False economies

|

When times are tight, you may be keen to look for ways to cut back. But you need to think very carefully before stopping pension contributions or stripping cash out of your pot, as the implications can be really serious. Breaking off from pension saving is just one example of an action that saves you money initially but which will, over a longer time, end up costing you more – otherwise known as a false economy.

Other examples include dragging your heels on getting a will drawn up due to the upfront cost, or refusing to pay for tax advice even though this could mean you end up handing over significant sums to the taxman in the long run.

The false economy of stopping pension saving

Last month, worrying figures from HMRC showed the total value of taxable payments withdrawn flexibly from pensions since April 2015 when the ‘pension freedoms’ were introduced is a huge £72.2bn.

While this may help plug your finances in the short term, this could be very much a false economy unless you have a back-up plan to be able to generate a wage in retirement.

The worry is that people may be ceasing contributions or taking money out of their pension to tide them through the cost-of-living crisis, without thinking about the long-term consequences. Becky O’Connor from PensionBee, said: “Tread very carefully as you risk not leaving enough in your pensions to get through your whole retirement.”

As pensions are such a tax-efficient way to save for your later years, it makes sense to prioritise pension saving, even when finances are under strain. Even though stopping contributions may mean you make a cost saving each month, this is likely to be relatively small. By contrast, the impact on your retirement savings in later life will be dramatic due to lost tax relief.

Even if you plan to increase your savings down the line to make up for this, you’ve already made life harder for yourself. Stephen Lowe, retirement specialist at Just Group, said: “By triggering the money purchase annual allowance (MPAA), you significantly limit the tax relief future pension savings will attract, making that saving much harder work.”

Before deciding to reduce or cease contributions, make sure you’ve been through all your outgoings to see if you can find other ways to save money. If you do stop for a time, be ready to re-start as soon as you possibly can.

The false economy of not getting a will in place

Many people wrongly take the view that drawing up a will is not worth the cost – or the effort – as their loved ones will automatically inherit when they die. But this is not the case. Without a will, the ‘rules of intestacy’ will decide how your wealth should be distributed, and this may not be according to your wishes.
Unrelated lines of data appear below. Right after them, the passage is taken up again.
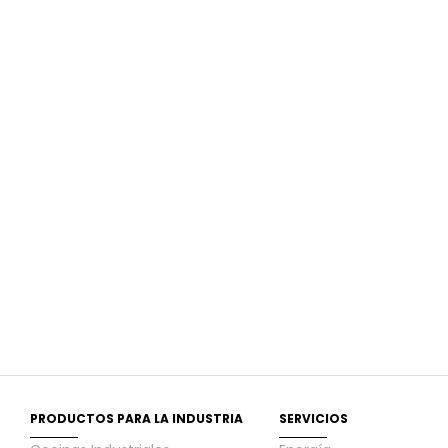
PRODUCTOS PARA LA INDUSTRIA
SERVICIOS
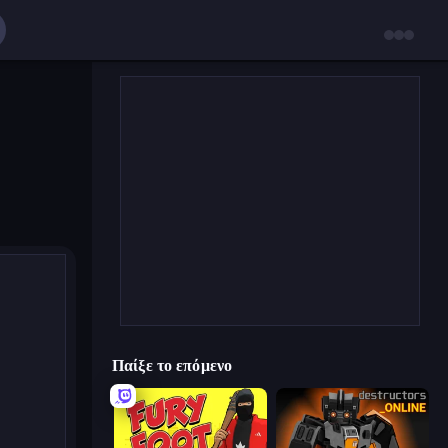
Παίξε το επόμενο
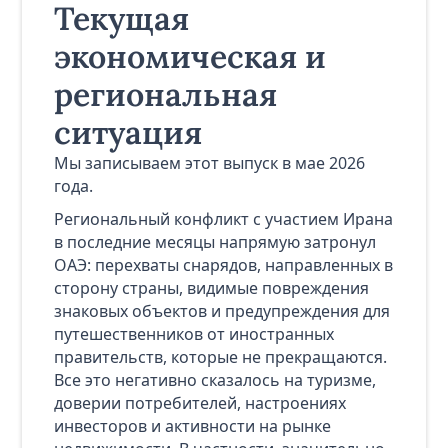
Текущая
экономическая и
региональная
ситуация
Мы записываем этот выпуск в мае 2026
года.
Региональный конфликт с участием Ирана
в последние месяцы напрямую затронул
ОАЭ: перехваты снарядов, направленных в
сторону страны, видимые повреждения
знаковых объектов и предупреждения для
путешественников от иностранных
правительств, которые не прекращаются.
Все это негативно сказалось на туризме,
доверии потребителей, настроениях
инвесторов и активности на рынке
The cost of getting this vital document drawn up could be just a few hundred pounds. There’s even an option to do this for a ‘recommended donation’ of just £100 if you take advantage of Will Aid, a charity-based scheme, which runs through November.

If, on the other hand, you refuse to stump up this cost while you’re alive, there’s a risk that once you’re gone, the distribution of your estate could become problematic and the transfer of wealth could be disrupted. This could cost you – and your loved ones – a whole lot more in the long run. Shona Lowe, financial planning expert at abrdn, said: “A will is a vital document which sets out how you would like to pass on your wealth when you die. It’s vital to have one in place, and to keep it up to date.”

The false economy of not getting tax advice

When finances are stretched, you may well question whether it’s worth forking out for tax advice.

For those facing a hefty inheritance bill, the answer is almost certainly yes. While this used to be a tax on the wealthy, this is no longer the status quo, with the latest IHT receipts revealing that from April to August, the revenue raised rose to a huge £3.2bn. This was a significant jump of £0.3bn compared to the same period last year.

This should serve as a stark reminder of the importance of not scrimping on good tax advice, as it could save you huge sums in the long run.  Ms Lowe said: “IHT is no longer the ‘wealth tax’ it once was. This means the total paid is increasing year-on-year, and with more people caught in the net, it’s more important than ever that people do what they can to reduce their IHT bill.”